Según declaraciones al diario Folha de São Paulo, el abogado Paulo Cunha Bueno, miembro del equipo legal de Bolsonaro, aseguró que la propuesta de pedir asilo fue hecha «hace más de un año y medio», pero que Bolsonaro nunca aceptó la idea.
La revelación se produce un día después de que la Policía Federal de Brasil denunciara al exmandatario por coacción contra la Corte Suprema, al supuestamente intentar obstruir el juicio por su implicación en los hechos ocurridos tras las elecciones de 2022, en las que fue derrotado por Luiz Inácio Lula da Silva.
El documento encontrado
En el marco de esas investigaciones, los agentes federales encontraron en el celular de Bolsonaro un documento de 33 páginas, sin fecha ni firma, en el que solicita formalmente asilo al Gobierno de Javier Milei, presidente de Argentina. En la carta, Bolsonaro argumenta que es víctima de “persecución política” y denuncia supuestas violaciones a sus derechos en Brasil.
El hallazgo fue reportado al ministro Alexandre de Moraes, instructor del caso en la Corte Suprema, quien dio un plazo de 48 horas a la defensa para aclarar el origen y propósito del documento.

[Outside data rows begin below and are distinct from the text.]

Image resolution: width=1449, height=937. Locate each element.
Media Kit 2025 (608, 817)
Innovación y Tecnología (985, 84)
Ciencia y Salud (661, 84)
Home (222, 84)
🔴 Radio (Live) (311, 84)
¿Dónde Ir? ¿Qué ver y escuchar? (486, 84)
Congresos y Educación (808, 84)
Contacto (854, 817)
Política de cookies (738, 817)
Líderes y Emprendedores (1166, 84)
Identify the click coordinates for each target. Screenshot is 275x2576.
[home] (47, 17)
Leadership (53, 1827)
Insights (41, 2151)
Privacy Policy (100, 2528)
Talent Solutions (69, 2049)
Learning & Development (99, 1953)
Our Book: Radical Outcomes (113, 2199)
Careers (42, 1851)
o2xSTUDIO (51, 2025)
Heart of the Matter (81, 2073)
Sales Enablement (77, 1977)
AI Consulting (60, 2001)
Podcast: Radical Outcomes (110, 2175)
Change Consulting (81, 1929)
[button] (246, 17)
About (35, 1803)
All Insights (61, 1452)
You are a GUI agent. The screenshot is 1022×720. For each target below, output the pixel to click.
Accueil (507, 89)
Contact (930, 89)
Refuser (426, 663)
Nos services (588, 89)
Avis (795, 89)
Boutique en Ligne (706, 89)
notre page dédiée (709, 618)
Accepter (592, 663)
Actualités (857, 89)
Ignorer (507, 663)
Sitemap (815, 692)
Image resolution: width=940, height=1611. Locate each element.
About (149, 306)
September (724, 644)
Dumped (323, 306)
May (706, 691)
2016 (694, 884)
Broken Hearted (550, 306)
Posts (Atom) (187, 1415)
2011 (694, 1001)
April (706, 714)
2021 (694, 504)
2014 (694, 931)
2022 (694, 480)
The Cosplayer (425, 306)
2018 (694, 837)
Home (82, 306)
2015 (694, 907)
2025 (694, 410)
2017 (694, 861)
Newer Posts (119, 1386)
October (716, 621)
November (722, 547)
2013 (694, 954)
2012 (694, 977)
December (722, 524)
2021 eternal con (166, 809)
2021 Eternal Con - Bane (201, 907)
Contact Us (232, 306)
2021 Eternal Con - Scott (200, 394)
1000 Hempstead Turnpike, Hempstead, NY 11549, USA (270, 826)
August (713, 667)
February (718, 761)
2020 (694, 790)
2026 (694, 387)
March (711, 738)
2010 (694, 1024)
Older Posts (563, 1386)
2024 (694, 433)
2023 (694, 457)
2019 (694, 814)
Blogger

La respuesta de la defensa
Ante esta situación, la defensa afirmó que “huir nunca fue una opción” para el expresidente, quien actualmente cumple prisión domiciliaria. «Bolsonaro no solo se quedó en Brasil, sino que asistió a todas las etapas del proceso, incluso a las que no fue citado», dijo Cunha Bueno.
Sin embargo, hasta el momento, estas declaraciones no han sido formalmente incorporadas al expediente judicial. La defensa tiene menos de 48 horas para presentar su explicación oficial ante el Supremo.
Juicio clave en puerta
Este nuevo capítulo complica aún más la situación legal de Bolsonaro, a pocos días del inicio del juicio por intento de golpe de Estado, programado para el 2 de septiembre. La Fiscalía lo acusa de liderar una trama para impedir la transferencia de poder tras perder las elecciones, hechos por los que podría enfrentar hasta 40 años de prisión.